Parents naturally want to ensure that their children are healthy and not suffering from any undiagnosed problems. With that in mind many wonder, if and when they should take their child for an eye exam.
Most eye doctors will examine a child after the child is six-months old. At this eye exam, the infant is evaluated for major delays or other conditions which present early in life.
While an eye exam on a young infant will look very different than that of an adult, the core principles are the same.
The child’s vision is assessed using either retinoscopy or black and white line gratings. This allows the eye doctor to determine if the child needs glasses to achieve clear vision and develop at a normal rate.
Most infants will not require glasses as they can function with slightly blurred vision and their eyes will continue to grow and develop as they age.
Also during the exam, the eye doctor will check the health of the child’s eyes. Both the front and the back of the eyes is assessed and things such as infections, underdeveloped nerve tissue, and even tumors can be detected and treated.
In the absence of any other risk factors, a child should be examined once between six-months and one year and then at least once every other year until they begin school.
Additionally, if any visual or eye related problems develop, the child should be examined sooner or more frequently.
By the time children are school aged, they have developed near adult level vision. This also coincides with the start of detailed tasks such as reading and looking at a dry erase or chalk board.
Eye doctors can examine many school aged children in the same manner as an adult and need to only make small modifications.
Some changes may include using shapes instead of letters for the vision chart, using the air puff test instead of tonometry which requires the child to be much more still and fixate longer, or having the child come in on more than one day to complete an exam.

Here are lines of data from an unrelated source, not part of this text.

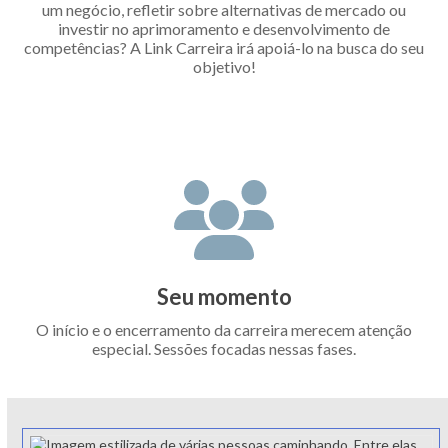
um negócio, refletir sobre alternativas de mercado ou
investir no aprimoramento e desenvolvimento de
competências? A Link Carreira irá apoiá-lo na busca do seu
objetivo!
Seu momento
O início e o encerramento da carreira merecem atenção
especial. Sessões focadas nessas fases.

Many children will have vision problems and not complain about eye strain or blurred vision because they do not understand that it is abnormal, and everyone does not experience these symptoms.
In an exam on school aged children, an eye doctor can determine if glasses are needed, if contact lenses may be an option, and find many eye and vision conditions.
Conditions such as amblyopia, convergence insufficiency, and oculomotor dysfunction are often found in school aged children who have passed a screening at a pediatrician’s office or at school.
For school aged children, an eye examination should be done before starting school and then yearly after that.
As the child grows and the demand on their vision changes, their need for glasses or other treatments may change in a year or less.
It is not uncommon for a child’s glasses prescription to change a significant amount year to year and an annual exam is an important way to catch any potential change.